Saturday, 09 October 2021 12:55

Target Earth






TARGET EARTH

US, 1998, 95 minutes, Colour.
Christopher Meloni, Marcia Cross, John C.Mc Ginley, Dabney Coleman.
Directed by Peter Markle.

Target Earth is something of a footnote in the history of science fiction films and encounters with aliens. It is brief, was made for television, has some interesting ideas akin to so many other films but in its presentation is rather routine.

Coming at the end of the 1990s, it is somewhat lost in the tradition of the films of the 1970s, perhaps something of a throwback to the small-budget features of the 1950s.

The setting is Ohio, a small neighbourhood where a woman having her house fixed by electricians is overwhelmed by a huge spacecraft which sets off explosions. In the meantime, there is a fugitive in the woods who then takes a little girl and communicates alien codes to her. In the meantime, there is a detective played by Christopher Maloney, who is involved in a number of cases, but finds a little girl and restores her to her mother, Marcy a Cross.

There is something wrong with the little girl and, it eventually emerges, that they have have been many abductions over the years (and a revelation, of course, that Christopher Maloney’s wife had been abducted and had disappeared). There is an FBI investigation to find the man in the woods, led by John C McGinley?, Bald, and with the word in the back of his neck – and not too difficult to realise that he is one of the alien victims, who have all been injected and are serving as sleepers until awakened.

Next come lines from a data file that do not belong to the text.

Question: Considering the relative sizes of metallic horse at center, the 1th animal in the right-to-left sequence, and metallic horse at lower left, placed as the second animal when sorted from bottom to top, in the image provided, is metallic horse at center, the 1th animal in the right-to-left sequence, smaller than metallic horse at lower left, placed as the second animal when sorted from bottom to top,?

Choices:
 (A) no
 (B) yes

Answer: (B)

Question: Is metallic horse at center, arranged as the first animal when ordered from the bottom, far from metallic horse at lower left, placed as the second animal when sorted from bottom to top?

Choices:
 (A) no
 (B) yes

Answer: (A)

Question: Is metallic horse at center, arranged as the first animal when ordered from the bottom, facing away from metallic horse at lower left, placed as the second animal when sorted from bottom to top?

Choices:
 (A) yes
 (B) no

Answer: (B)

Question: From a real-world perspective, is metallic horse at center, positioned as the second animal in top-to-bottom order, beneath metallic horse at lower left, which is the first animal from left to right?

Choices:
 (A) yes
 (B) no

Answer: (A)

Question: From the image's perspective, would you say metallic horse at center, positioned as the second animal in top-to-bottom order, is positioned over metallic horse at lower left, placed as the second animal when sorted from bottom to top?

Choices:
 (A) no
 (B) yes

The aliens do want to take over the world though their chief, Chad Lowe, is intrigued by his experiences of listening to Mozart!

With plot complications, the detective and the mother and their child are pursued by police, detective shooting his partner who is also one of the victims, the pseudo-FBI. They find refuge with a group of high-tech rebels who have recovered from being injected and are trying to find the location for the telemetry port for the forthcoming spacecraft.

There is some political and military complications, especially with the deal done by the aliens with a senator, the detective’s uncle, played by Dabney Coleman.

It all comes to a head when the building for the telemetry port is found, the detective confronting the false FBI agent, fighting, and the hero being able to detonate explosives in the nick of time to destroy the heliport – with signals in the sky that the spacecraft cannot land and has to return to space.

Happy ending, the detective, the mother and daughter sitting on the porch of the lady who had experienced the spacecraft, reported to the detective who had not believed her.